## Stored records
..............................

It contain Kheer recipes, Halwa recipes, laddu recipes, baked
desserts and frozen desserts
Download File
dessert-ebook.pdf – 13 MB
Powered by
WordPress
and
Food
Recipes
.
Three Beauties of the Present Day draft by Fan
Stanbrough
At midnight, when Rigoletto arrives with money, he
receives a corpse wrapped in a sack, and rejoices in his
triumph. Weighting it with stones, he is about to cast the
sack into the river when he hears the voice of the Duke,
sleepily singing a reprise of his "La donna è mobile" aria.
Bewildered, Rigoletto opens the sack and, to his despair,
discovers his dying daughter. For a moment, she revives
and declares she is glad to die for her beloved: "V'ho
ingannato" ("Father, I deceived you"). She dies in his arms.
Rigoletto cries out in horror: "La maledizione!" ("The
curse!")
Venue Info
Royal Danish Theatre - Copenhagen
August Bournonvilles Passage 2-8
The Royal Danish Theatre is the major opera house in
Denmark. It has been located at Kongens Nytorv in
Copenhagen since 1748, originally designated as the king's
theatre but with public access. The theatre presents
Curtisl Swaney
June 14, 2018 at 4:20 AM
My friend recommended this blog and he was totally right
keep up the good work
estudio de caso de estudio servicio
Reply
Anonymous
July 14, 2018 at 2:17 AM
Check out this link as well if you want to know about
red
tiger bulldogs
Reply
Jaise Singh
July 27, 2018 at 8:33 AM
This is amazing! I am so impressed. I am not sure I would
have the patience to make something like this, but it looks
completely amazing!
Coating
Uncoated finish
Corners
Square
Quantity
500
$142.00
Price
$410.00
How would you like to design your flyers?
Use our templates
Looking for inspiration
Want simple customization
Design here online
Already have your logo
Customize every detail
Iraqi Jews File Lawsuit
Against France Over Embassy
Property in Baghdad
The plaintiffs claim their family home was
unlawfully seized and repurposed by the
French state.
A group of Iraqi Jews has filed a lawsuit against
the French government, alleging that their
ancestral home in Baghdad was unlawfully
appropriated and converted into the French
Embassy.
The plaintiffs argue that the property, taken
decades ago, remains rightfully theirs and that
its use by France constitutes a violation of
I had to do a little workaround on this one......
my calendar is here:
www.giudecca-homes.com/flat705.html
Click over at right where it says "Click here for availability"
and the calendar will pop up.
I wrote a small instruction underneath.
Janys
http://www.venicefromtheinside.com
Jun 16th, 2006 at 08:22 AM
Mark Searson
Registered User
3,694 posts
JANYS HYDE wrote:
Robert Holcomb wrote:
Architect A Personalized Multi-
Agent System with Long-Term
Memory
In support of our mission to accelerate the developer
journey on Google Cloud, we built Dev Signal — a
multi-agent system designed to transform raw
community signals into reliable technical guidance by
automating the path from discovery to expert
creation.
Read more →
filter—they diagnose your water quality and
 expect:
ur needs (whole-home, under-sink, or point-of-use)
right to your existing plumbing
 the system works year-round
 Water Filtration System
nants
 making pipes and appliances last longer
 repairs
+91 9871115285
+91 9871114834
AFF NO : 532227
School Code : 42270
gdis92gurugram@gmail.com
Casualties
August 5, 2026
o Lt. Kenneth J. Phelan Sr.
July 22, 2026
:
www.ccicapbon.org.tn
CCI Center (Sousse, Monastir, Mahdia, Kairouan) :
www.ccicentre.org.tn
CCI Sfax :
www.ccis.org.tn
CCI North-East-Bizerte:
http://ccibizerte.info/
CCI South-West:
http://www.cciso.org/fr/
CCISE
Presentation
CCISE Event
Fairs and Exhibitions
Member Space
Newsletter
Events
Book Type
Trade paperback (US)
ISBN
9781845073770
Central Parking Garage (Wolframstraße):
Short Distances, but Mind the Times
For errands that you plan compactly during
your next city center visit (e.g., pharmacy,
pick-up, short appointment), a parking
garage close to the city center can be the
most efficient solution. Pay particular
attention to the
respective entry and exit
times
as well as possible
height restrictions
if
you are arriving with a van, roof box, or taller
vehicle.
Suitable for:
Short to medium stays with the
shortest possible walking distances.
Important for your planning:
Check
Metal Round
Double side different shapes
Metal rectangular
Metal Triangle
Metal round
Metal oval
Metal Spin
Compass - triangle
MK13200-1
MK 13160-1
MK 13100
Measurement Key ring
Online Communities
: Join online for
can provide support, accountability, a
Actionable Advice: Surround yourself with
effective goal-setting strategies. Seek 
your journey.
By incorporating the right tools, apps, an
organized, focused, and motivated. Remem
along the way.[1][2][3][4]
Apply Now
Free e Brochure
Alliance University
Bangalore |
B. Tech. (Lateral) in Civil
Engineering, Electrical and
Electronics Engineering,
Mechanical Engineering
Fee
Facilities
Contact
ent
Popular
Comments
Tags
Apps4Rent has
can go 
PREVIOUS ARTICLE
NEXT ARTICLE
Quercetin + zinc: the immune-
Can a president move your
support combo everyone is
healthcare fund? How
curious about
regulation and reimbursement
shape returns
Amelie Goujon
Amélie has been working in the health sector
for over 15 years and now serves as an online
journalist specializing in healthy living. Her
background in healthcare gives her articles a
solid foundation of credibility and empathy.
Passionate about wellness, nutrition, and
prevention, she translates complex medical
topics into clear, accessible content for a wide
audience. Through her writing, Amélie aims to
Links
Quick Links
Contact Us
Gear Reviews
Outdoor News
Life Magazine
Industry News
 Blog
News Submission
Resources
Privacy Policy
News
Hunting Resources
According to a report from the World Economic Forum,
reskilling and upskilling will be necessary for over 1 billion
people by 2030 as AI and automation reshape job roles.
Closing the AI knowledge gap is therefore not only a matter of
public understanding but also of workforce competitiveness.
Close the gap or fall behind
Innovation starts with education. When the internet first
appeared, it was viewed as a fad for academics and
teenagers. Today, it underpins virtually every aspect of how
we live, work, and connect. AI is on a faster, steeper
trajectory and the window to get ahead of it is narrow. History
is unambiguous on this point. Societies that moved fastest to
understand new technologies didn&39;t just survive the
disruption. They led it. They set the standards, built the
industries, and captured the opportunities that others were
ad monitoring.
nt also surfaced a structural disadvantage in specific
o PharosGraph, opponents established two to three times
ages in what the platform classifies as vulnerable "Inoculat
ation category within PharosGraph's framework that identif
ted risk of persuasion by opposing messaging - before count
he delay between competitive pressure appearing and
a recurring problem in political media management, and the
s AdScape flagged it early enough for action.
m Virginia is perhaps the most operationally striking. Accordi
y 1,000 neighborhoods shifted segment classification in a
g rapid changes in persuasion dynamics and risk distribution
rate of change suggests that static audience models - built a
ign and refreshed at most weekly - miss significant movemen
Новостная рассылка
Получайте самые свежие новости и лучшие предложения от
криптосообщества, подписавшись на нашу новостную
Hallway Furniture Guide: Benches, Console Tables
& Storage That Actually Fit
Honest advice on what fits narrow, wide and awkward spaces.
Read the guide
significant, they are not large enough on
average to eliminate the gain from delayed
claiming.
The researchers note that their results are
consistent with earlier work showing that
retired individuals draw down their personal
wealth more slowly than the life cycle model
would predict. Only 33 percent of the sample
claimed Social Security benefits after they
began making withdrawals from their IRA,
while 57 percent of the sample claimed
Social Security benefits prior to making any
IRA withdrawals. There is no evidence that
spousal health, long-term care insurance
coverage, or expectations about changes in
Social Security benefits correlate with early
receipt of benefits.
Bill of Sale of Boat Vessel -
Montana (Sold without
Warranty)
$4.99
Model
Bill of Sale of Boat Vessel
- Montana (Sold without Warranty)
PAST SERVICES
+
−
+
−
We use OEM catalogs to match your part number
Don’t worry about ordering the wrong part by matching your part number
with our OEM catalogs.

..............................

## Task
Send back an exact copy of only the lines from the line with "completely amazing!" up to and including the line with "Registered User" in the data above.

## Exercise answer
completely amazing!
Coating
Uncoated finish
Corners
Square
Quantity
500
$142.00
Price
$410.00
How would you like to design your flyers?
Use our templates
Looking for inspiration
Want simple customization
Design here online
Already have your logo
Customize every detail
Iraqi Jews File Lawsuit
Against France Over Embassy
Property in Baghdad
The plaintiffs claim their family home was
unlawfully seized and repurposed by the
French state.
A group of Iraqi Jews has filed a lawsuit against
the French government, alleging that their
ancestral home in Baghdad was unlawfully
appropriated and converted into the French
Embassy.
The plaintiffs argue that the property, taken
decades ago, remains rightfully theirs and that
its use by France constitutes a violation of
I had to do a little workaround on this one......
my calendar is here:
www.giudecca-homes.com/flat705.html
Click over at right where it says "Click here for availability"
and the calendar will pop up.
I wrote a small instruction underneath.
Janys
http://www.venicefromtheinside.com
Jun 16th, 2006 at 08:22 AM
Mark Searson
Registered User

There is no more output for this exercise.